Your goal:
All lines from the line containing "October, 2020." up to and including the last line of the listing below should be echoed exactly; no other lines belong in the response.
[[ Records shown, beginning ]]
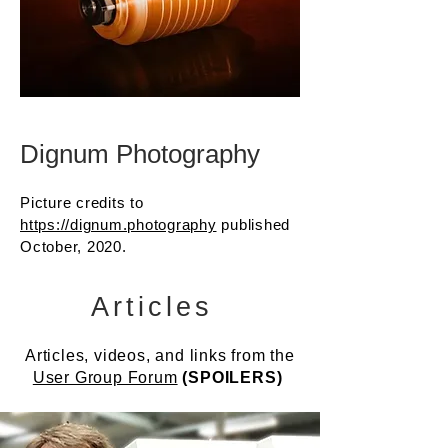
Dignum Photography
Picture credits to
https://dignum.photography
published
October, 2020.
Articles
Articles, videos, and links from the
User Group Forum
(SPOILERS)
[[ Records shown, end ]]
Written reply:
October, 2020.
Articles
Articles, videos, and links from the
User Group Forum
(SPOILERS)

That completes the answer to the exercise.